Yes, that's a hanging curveball that he swats for a dinger, but it's a curveball that's about an inch off the inside corner. Even standing on top of the plate, Kim has very fast hands that allow him to recognize pitches for that split second longer needed to be a successful major-league hitter. In every clip I was able to find on Kim, the baseball came off his bat with some serious exit velocity, a testament to the forcible utilization of his hands and core. I know it's a stretch, but pre-pitch, he actually looks nearly identical to Jason Giambi.

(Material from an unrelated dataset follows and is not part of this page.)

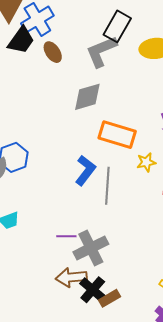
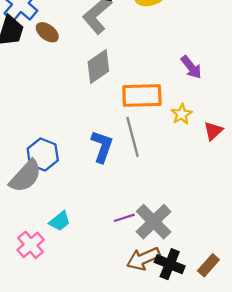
blue L-shape: (85, 170) -> (102, 147), moved
gray line: (107, 186) -> (132, 137), moved
brown rectangle: (110, 298) -> (208, 265), moved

When watching a baseball game, one of my favorite things to see is a hitter that has the ability and willingness to take the ball to the opposite field. On a 0-1 fastball, Kim swats a line drive home run to left field, and again, the incredible push of his hands to the baseball steals the show. Most often, hitting to the opposite field is seen as defensive. When, let's say, you're down to two strikes, you trade attacking for reacting, which tends to lead to more baseballs hit to the inverse side of the field. Here, Kim sees a well-placed 88 MPH fastball on the outside corner and punishes what really isn't that bad of a pitch. All in all, you have a guy that mixes hitting savvy with tremendously fierce hand-eye coordination, two skills that can make him a respectable hitter in the U.S.

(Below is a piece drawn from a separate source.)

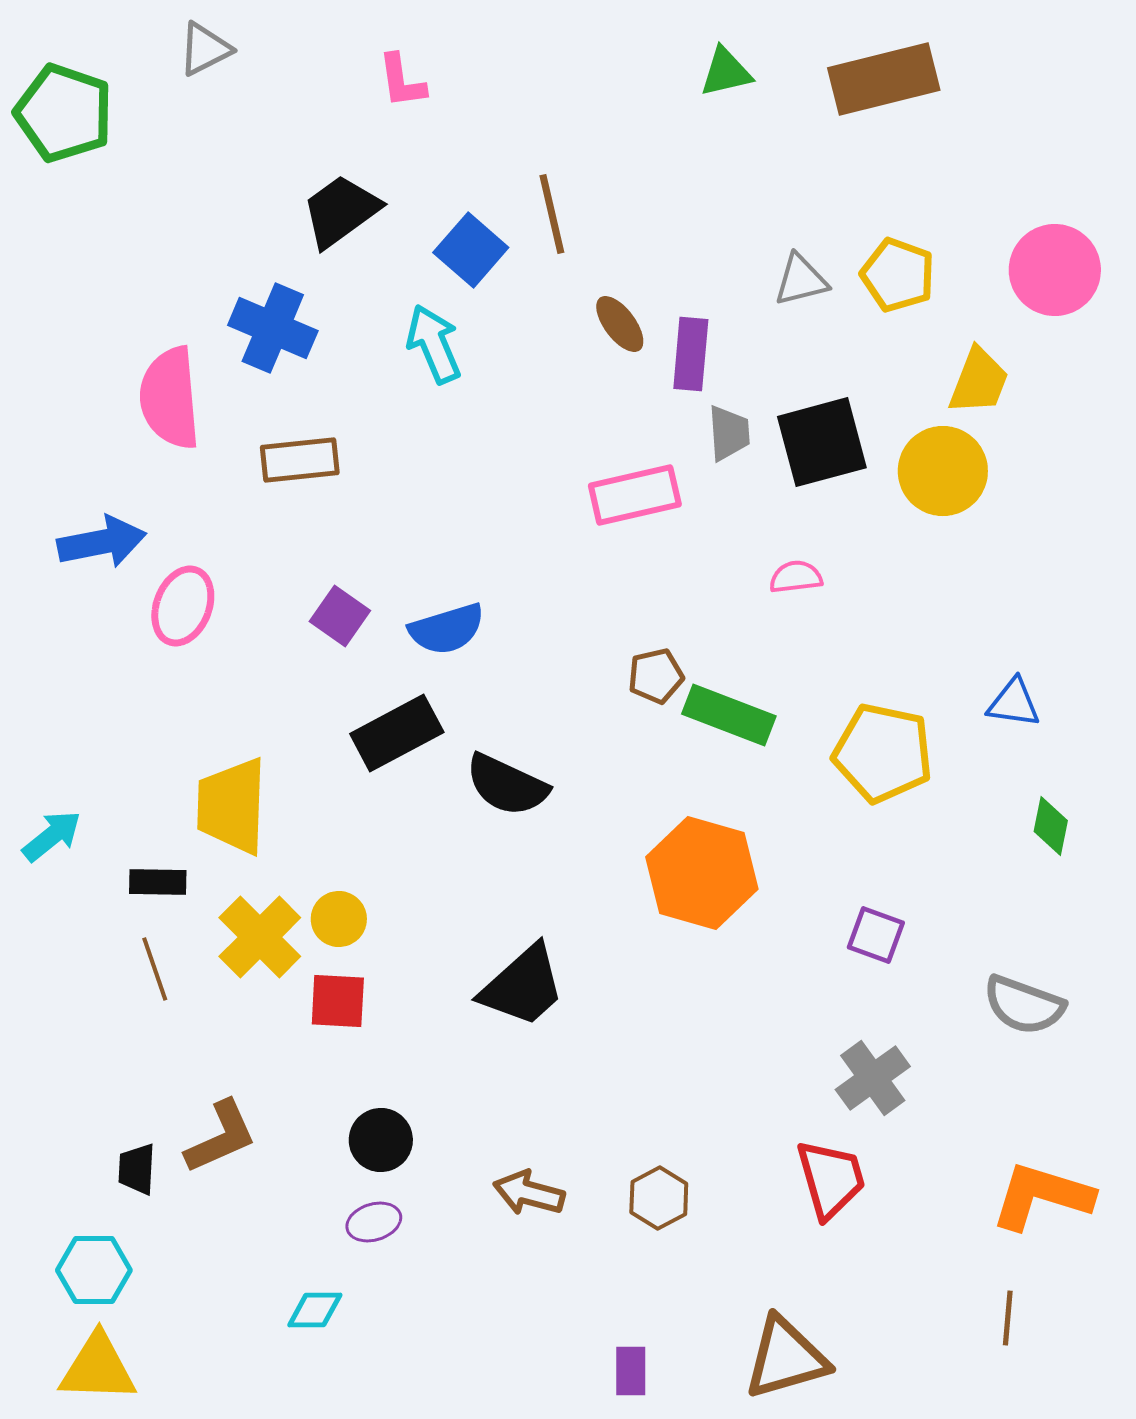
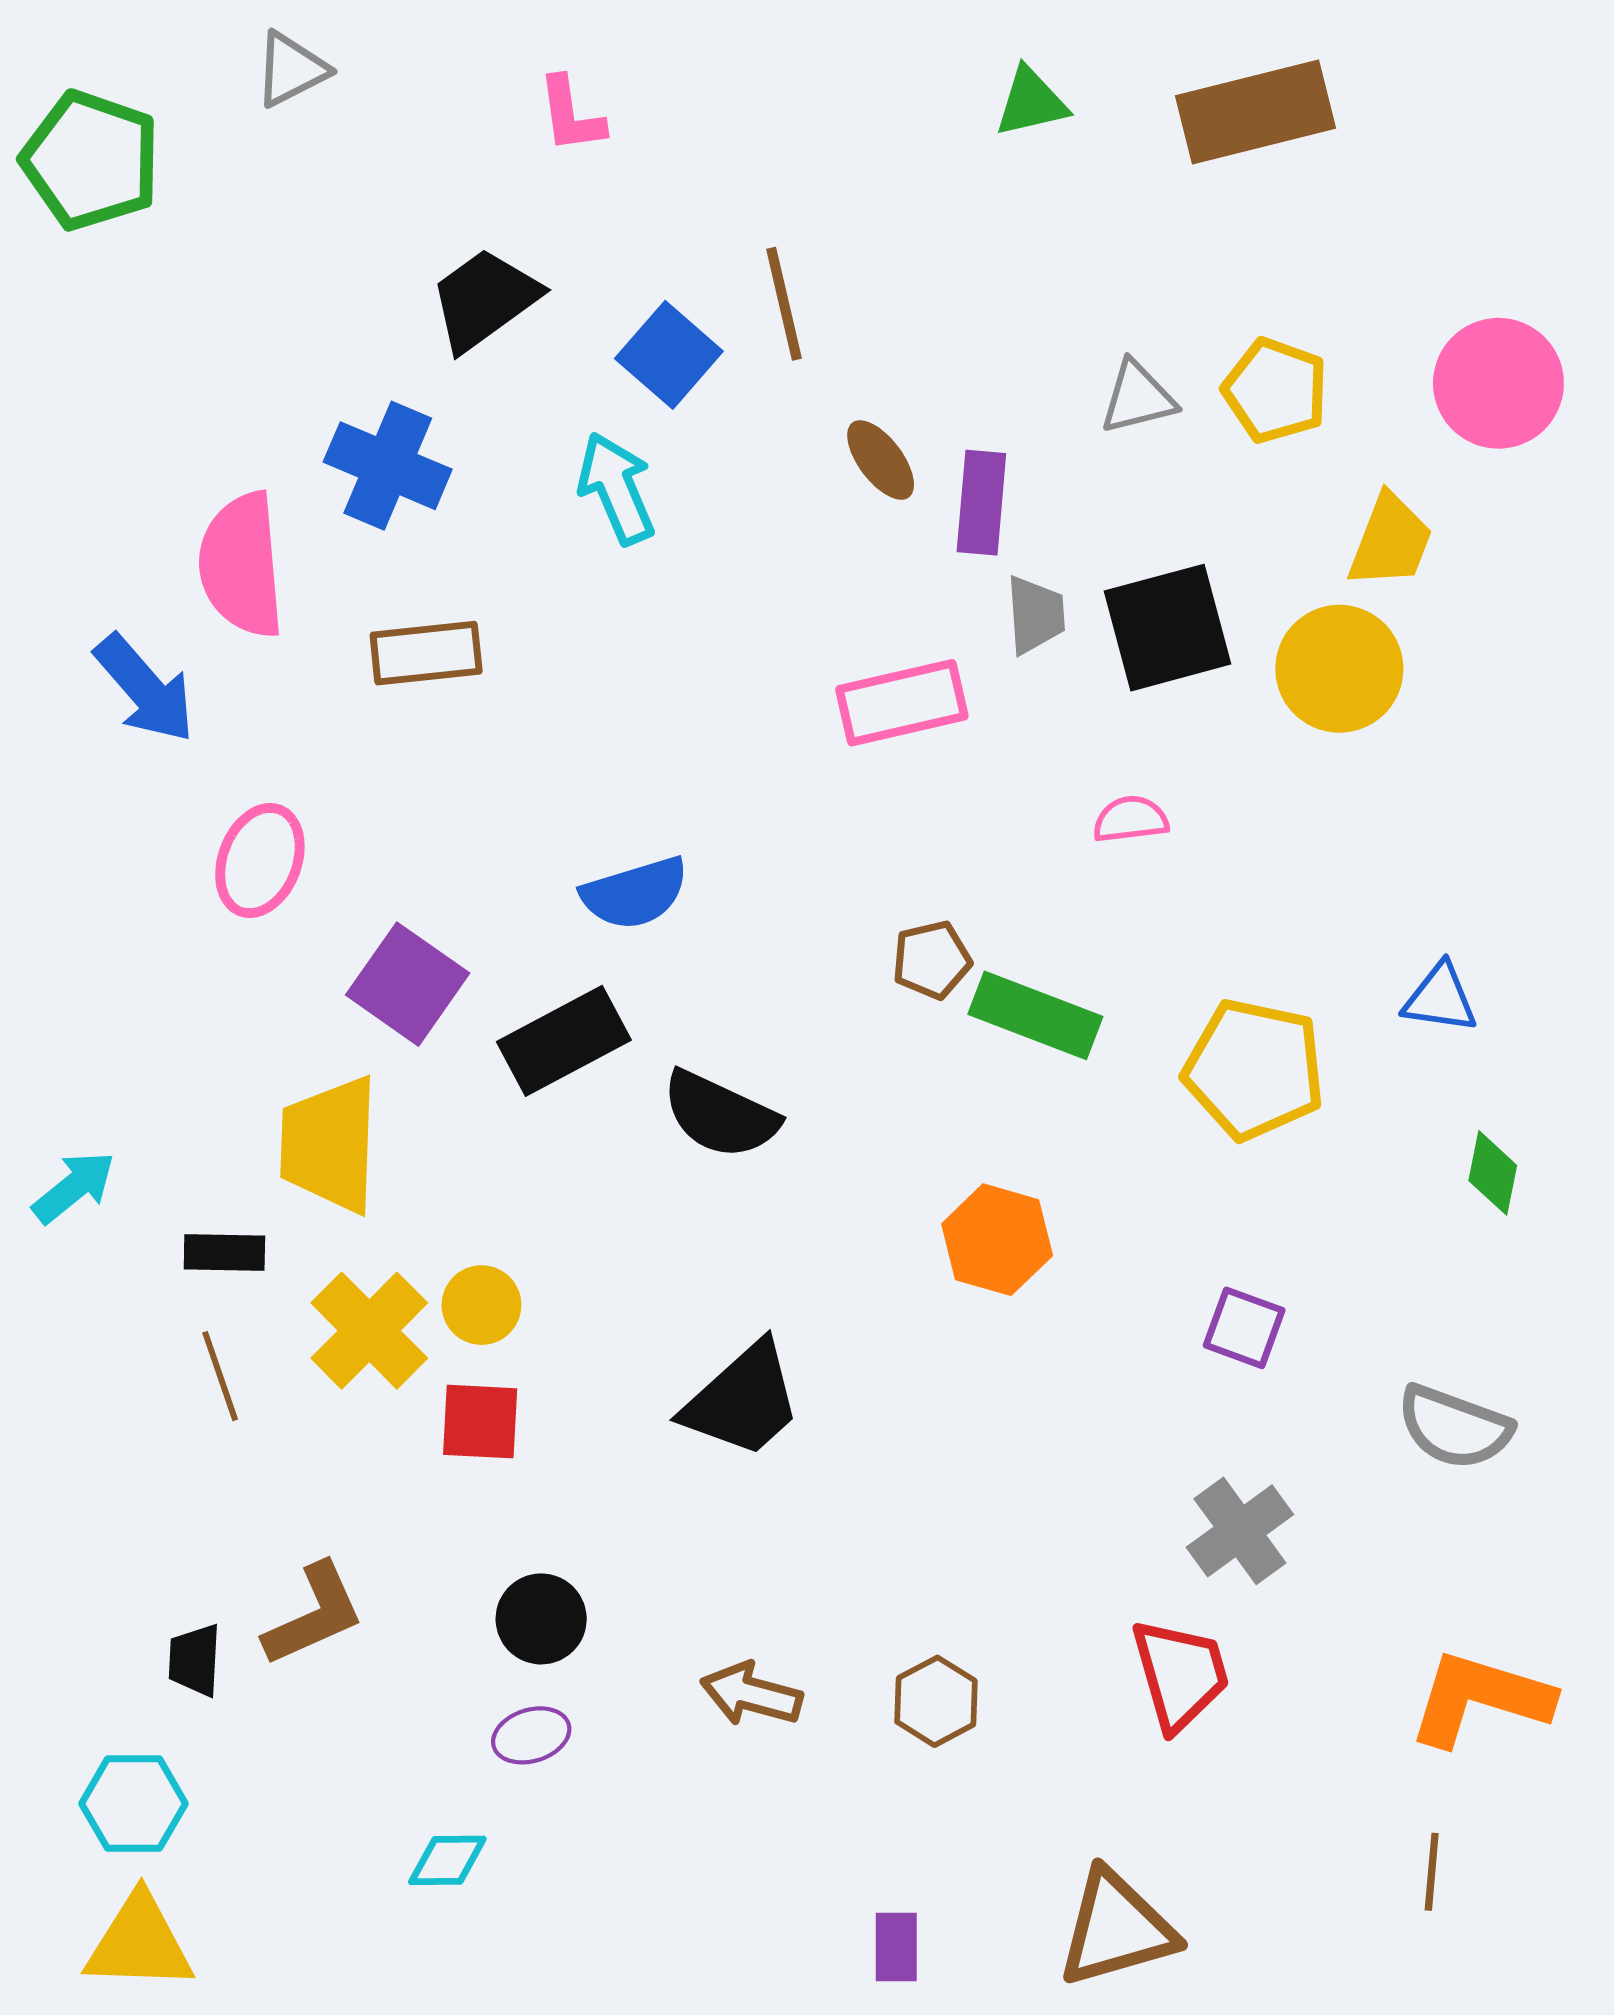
blue arrow: (102, 542) -> (145, 689), moved, turned 60
purple square: (340, 616) -> (408, 984), moved, size x1.4
orange hexagon: (702, 873) -> (997, 1240), size x0.7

Yeah, that's a pretty sweet catch, but Kim is obviously not the most fleet of foot in the outfield. I would imagine he's nothing more than an average defensive outfielder, meaning his production at the plate is where the Orioles, or another organization, will pin his value.

As the O's are in the market to upgrade the outfield, the potential acquisition of Kim would allow the Orioles to upgrade one of the corner positions at a bargain value, while still having enough cash to chase someone such as Justin Upton or even another starting pitcher. Kim's put in nine extremely fruitful seasons in Korea, and though it isn't ideal to try to diagnose his possibilities on videos that are two years old, it isn't tough to understand what the Orioles see, however.

And c'mon, he's the Korean "Iron Man". That's no coincidence.